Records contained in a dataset

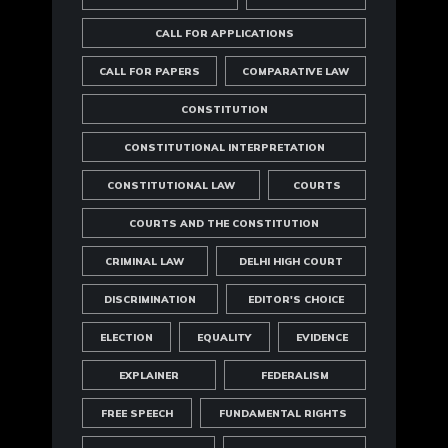
CALL FOR APPLICATIONS
CALL FOR PAPERS
COMPARATIVE LAW
CONSTITUTION
CONSTITUTIONAL INTERPRETATION
CONSTITUTIONAL LAW
COURTS
COURTS AND THE CONSTITUTION
CRIMINAL LAW
DELHI HIGH COURT
DISCRIMINATION
EDITOR'S CHOICE
ELECTION
EQUALITY
EVIDENCE
EXPLAINER
FEDERALISM
FREE SPEECH
FUNDAMENTAL RIGHTS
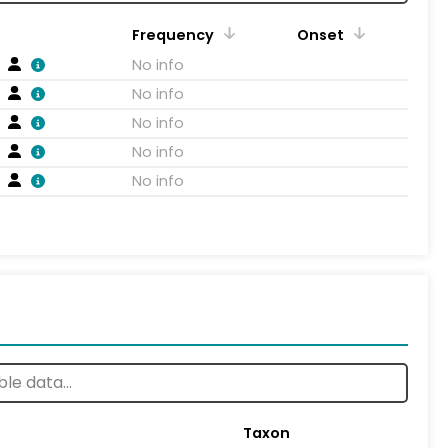
Frequency
Onset
No info
No info
No info
No info
No info
Taxon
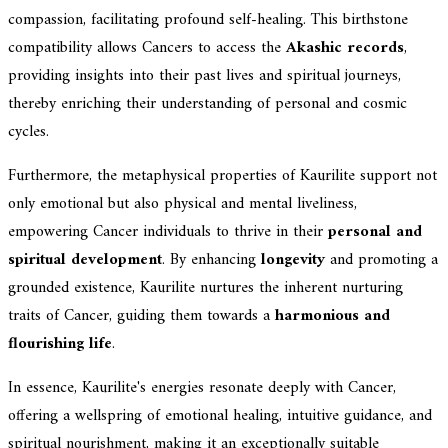
compassion, facilitating profound self-healing. This birthstone
compatibility allows Cancers to access the
Akashic records
,
providing insights into their past lives and spiritual journeys,
thereby enriching their understanding of personal and cosmic
cycles.
Furthermore, the metaphysical properties of Kaurilite support not
only emotional but also physical and mental liveliness,
empowering Cancer individuals to thrive in their
personal and
spiritual development
. By enhancing
longevity
and promoting a
grounded existence, Kaurilite nurtures the inherent nurturing
traits of Cancer, guiding them towards a
harmonious and
flourishing life
.
In essence, Kaurilite's energies resonate deeply with Cancer,
offering a wellspring of emotional healing, intuitive guidance, and
spiritual nourishment, making it an exceptionally suitable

WORK REQUIRED: Filter the data, keeping only the lines that contain "CALL".

RESPONSE AREA:
CALL FOR APPLICATIONS
CALL FOR PAPERS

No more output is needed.